** Opening Source records block **
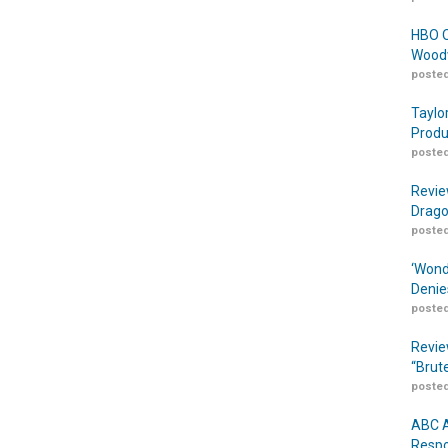
HBO O
Woodw
posted
Taylo
Produ
posted
Revie
Drago
posted
‘Wond
Denie
posted
Revie
“Brut
posted
ABC A
Respo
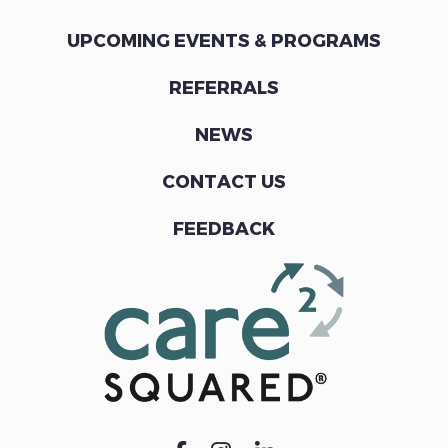
UPCOMING EVENTS & PROGRAMS
REFERRALS
NEWS
CONTACT US
FEEDBACK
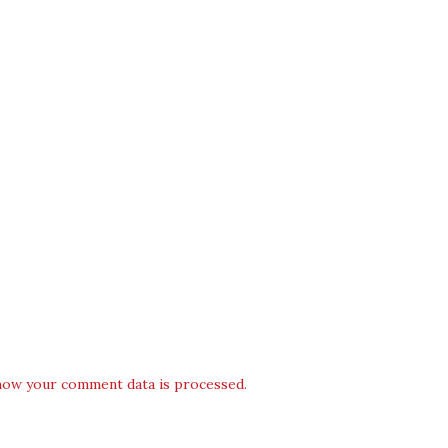
how your comment data is processed.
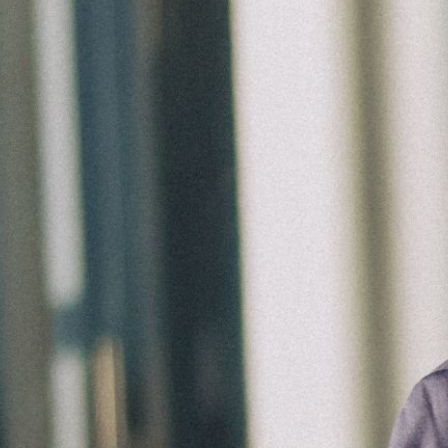
Ministries
Groups
Give
Search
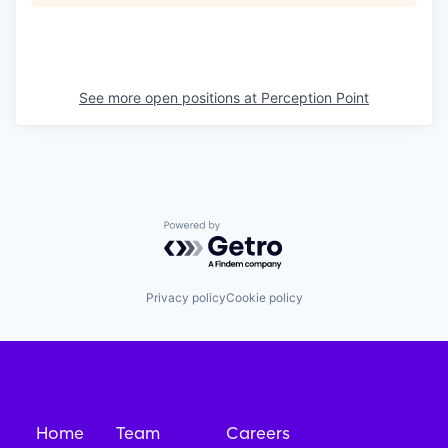
See more open positions at
Perception Point
Powered by Getro.com
Privacy policy
Cookie policy
Home
Team
Careers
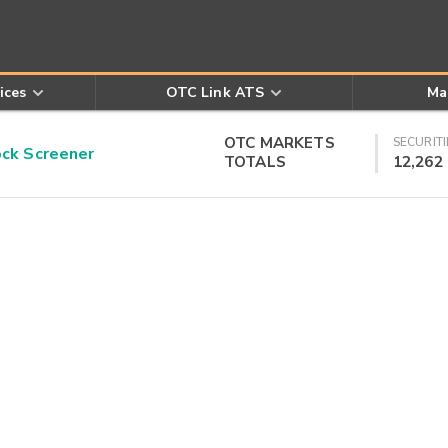
ices
OTC Link ATS
Ma
OTC MARKETS
SECURITI
k Screener
TOTALS
12,262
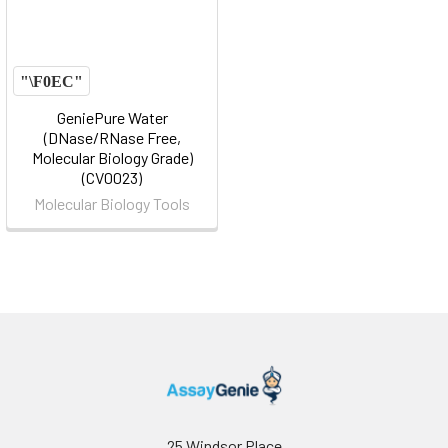
GeniePure Water
(DNase/RNase Free,
Molecular Biology Grade)
(CV0023)
Molecular Biology Tools
25 Windsor Place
** Closing Source records block **
**About this task:**
Word for word, restate all of the data, but do not copy the pictures.

**Task result:**
HBO O
Woodw
posted
Taylo
Produ
posted
Revie
Drago
posted
‘Wond
Denie
posted
Revie
“Brut
posted
ABC A
Respo
UPCOMING EVENTS & PROGRAMS
REFERRALS
NEWS
CONTACT US
FEEDBACK
how your comment data is processed.
Ministries
Groups
Give
Search
See more open positions at
Perception Point
Powered by Getro.com
Privacy policy
Cookie policy
Home
Team
Careers
ices
OTC Link ATS
Ma
OTC MARKETS
SECURITI
k Screener
TOTALS
12,262
GeniePure Water
(DNase/RNase Free,
Molecular Biology Grade)
(CV0023)
Molecular Biology Tools
25 Windsor Place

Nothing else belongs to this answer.